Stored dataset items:
■ ■ ■ ■

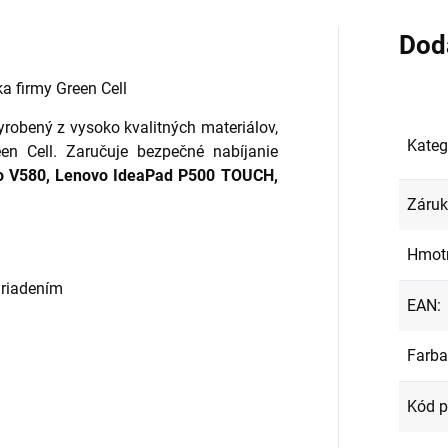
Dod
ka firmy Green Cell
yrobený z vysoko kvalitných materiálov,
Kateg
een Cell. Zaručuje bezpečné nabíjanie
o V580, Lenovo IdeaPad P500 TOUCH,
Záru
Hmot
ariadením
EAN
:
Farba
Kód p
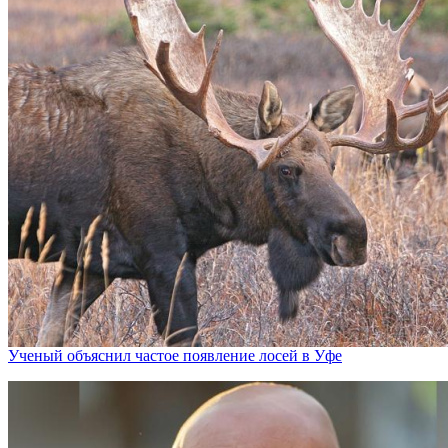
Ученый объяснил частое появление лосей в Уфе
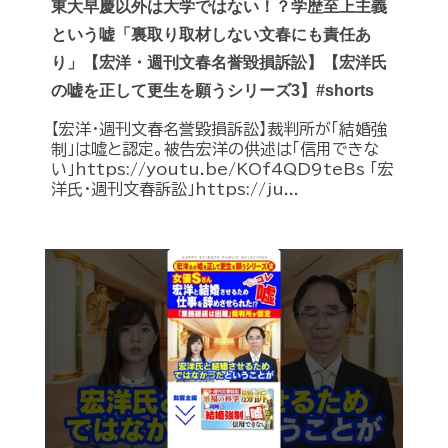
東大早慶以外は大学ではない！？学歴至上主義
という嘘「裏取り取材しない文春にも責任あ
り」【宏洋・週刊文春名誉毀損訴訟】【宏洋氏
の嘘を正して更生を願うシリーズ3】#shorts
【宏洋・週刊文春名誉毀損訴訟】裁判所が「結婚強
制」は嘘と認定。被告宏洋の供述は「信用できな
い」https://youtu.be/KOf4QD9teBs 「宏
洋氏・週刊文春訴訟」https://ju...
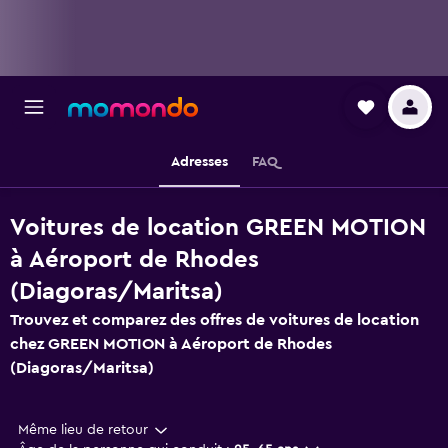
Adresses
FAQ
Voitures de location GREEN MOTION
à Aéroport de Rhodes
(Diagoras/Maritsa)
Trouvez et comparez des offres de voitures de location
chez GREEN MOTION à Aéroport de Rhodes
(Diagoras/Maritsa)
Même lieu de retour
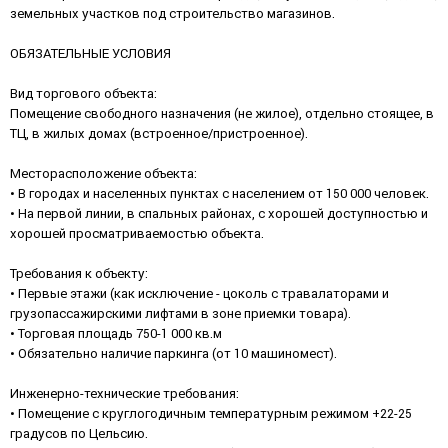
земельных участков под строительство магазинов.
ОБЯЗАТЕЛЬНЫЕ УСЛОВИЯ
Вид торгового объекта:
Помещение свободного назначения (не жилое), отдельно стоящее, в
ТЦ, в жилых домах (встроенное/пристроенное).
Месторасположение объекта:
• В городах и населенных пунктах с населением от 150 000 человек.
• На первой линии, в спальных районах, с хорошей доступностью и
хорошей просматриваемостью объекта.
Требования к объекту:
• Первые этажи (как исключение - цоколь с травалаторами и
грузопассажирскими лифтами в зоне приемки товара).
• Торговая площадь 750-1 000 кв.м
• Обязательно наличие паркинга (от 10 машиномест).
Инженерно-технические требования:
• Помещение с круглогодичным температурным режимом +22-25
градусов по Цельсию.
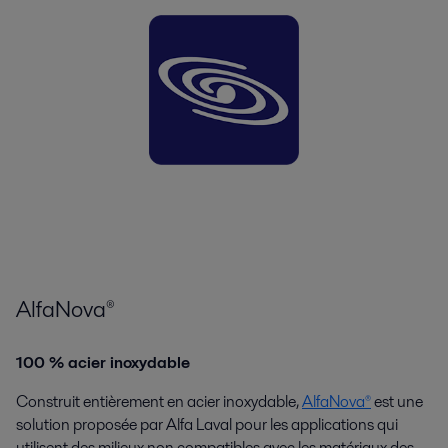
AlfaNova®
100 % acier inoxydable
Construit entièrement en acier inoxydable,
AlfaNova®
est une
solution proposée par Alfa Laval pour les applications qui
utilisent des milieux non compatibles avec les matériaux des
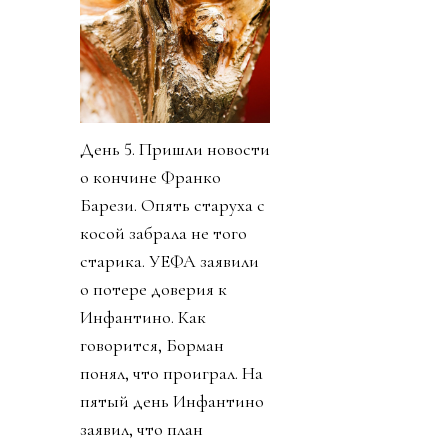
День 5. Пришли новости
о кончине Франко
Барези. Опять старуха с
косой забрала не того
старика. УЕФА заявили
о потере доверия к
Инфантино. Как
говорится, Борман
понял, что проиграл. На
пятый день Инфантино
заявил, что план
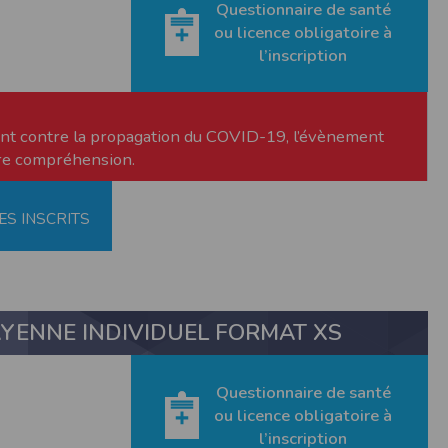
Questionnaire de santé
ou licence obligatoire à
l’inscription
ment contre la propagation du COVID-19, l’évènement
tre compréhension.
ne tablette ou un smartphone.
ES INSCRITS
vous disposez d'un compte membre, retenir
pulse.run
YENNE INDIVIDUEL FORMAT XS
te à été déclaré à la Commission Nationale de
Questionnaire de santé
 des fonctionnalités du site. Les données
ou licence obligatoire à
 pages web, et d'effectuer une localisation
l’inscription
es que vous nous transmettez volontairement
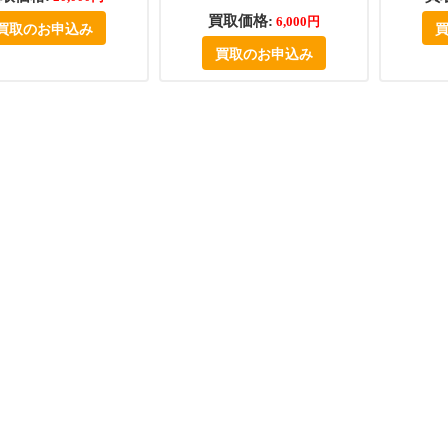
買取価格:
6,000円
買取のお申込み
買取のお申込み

■ ■ ■ ■

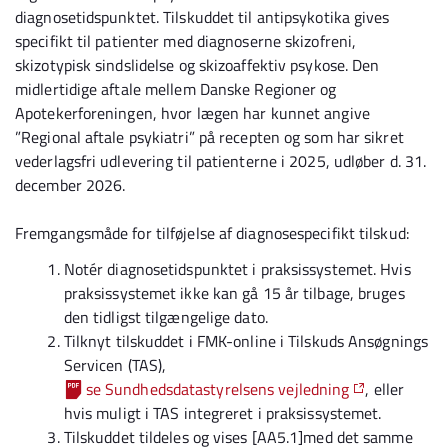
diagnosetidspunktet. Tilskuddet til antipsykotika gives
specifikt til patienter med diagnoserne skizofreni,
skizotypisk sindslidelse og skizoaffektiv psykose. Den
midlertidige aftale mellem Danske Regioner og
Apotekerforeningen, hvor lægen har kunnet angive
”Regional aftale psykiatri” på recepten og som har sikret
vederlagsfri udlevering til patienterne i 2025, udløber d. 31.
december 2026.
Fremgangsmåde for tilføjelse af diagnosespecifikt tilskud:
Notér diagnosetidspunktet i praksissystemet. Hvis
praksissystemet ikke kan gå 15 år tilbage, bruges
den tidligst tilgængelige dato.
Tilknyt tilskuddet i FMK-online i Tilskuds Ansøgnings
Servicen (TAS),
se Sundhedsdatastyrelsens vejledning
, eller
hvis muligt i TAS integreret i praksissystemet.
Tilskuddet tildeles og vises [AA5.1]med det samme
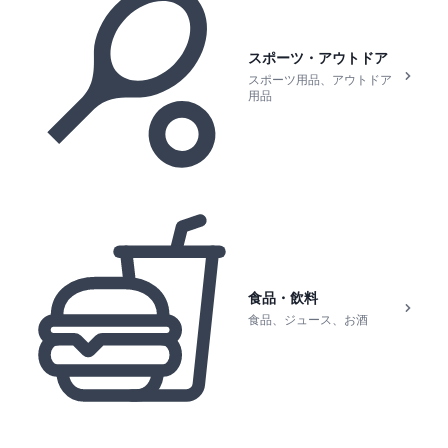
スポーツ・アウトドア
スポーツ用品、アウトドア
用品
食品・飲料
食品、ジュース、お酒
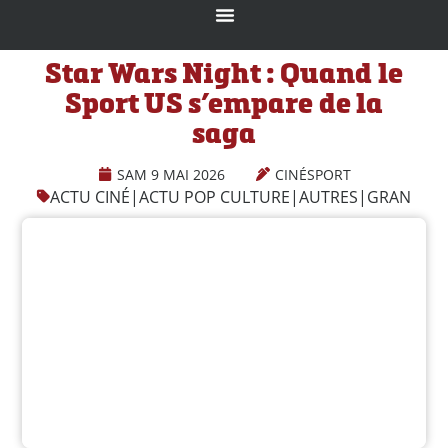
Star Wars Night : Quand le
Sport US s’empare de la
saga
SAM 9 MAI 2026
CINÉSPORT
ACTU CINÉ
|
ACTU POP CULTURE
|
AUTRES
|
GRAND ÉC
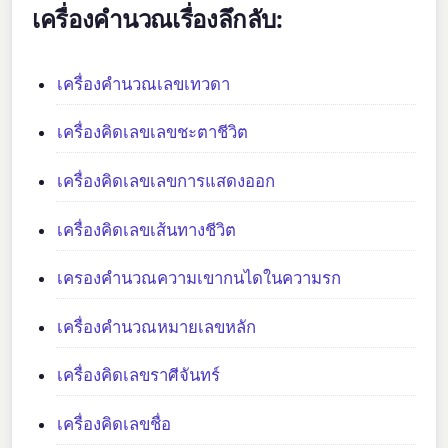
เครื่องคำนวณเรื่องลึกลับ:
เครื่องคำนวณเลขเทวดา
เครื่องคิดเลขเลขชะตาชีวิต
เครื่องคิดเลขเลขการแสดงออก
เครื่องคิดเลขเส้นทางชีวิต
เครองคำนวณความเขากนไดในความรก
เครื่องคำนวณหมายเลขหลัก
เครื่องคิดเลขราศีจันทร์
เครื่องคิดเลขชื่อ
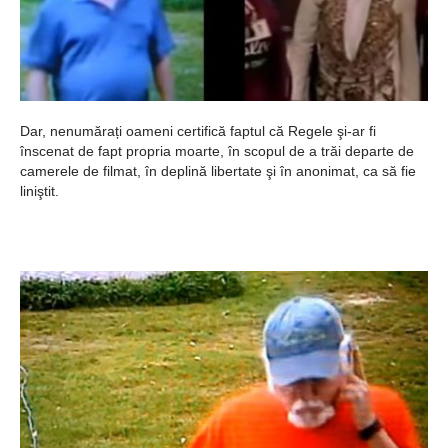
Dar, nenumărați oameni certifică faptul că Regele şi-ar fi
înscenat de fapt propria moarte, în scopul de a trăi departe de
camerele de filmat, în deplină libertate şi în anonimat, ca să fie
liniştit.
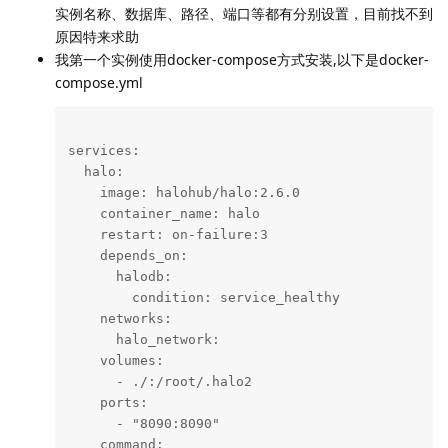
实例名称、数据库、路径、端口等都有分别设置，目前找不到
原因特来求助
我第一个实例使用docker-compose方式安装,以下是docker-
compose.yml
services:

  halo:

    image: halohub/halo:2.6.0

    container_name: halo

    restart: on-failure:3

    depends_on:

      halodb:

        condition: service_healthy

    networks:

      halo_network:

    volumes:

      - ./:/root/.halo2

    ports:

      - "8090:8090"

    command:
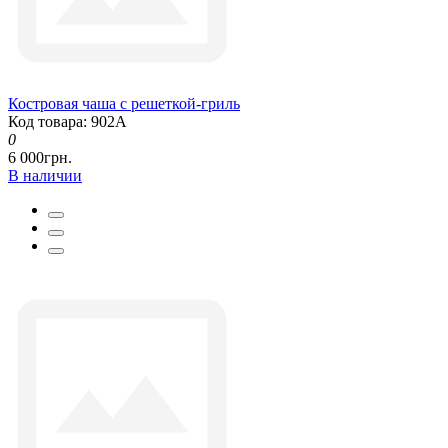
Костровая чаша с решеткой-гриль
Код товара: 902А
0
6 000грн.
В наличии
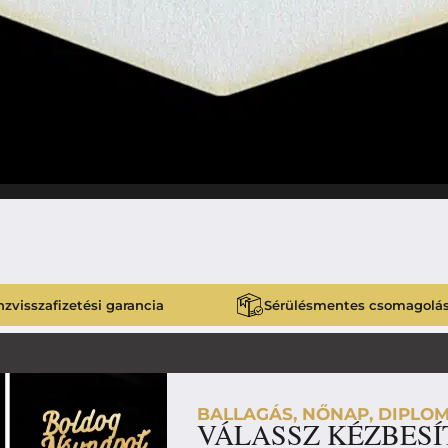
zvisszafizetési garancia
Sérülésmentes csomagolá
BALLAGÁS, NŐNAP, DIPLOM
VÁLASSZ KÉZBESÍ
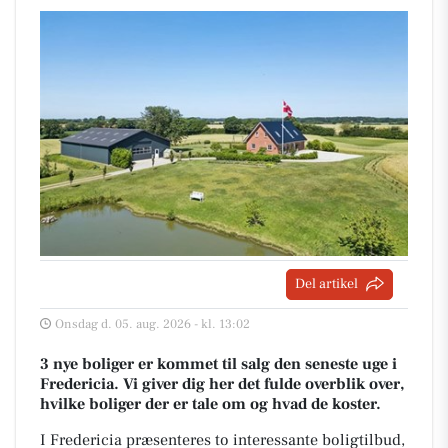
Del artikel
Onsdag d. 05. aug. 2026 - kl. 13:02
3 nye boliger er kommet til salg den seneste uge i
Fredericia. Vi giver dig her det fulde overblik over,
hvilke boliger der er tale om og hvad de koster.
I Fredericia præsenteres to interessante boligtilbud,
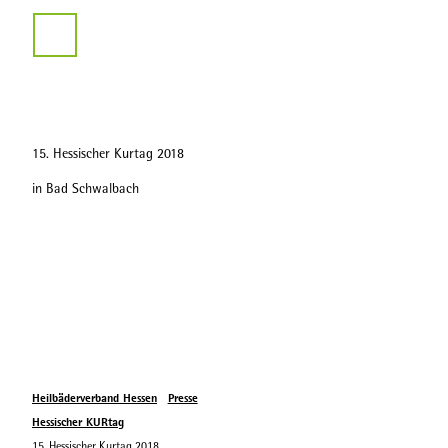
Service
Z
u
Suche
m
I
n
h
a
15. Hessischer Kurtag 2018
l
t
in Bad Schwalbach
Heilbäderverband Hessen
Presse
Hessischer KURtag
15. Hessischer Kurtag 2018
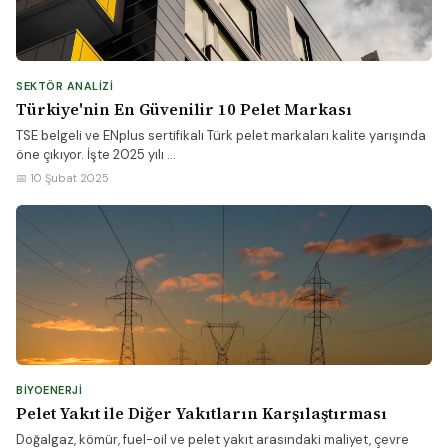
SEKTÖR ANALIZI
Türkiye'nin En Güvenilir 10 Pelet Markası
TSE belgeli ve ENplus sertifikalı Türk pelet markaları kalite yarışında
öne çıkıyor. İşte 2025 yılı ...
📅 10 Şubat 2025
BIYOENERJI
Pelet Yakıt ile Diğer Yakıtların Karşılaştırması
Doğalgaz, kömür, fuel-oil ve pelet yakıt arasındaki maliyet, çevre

■ ■ ■ ■

Scan the data above, find each line with "diagnosetidspunktet", and copy it.

# Solution for this exercise
diagnosetidspunktet. Tilskuddet til antipsykotika gives
Notér diagnosetidspunktet i praksissystemet. Hvis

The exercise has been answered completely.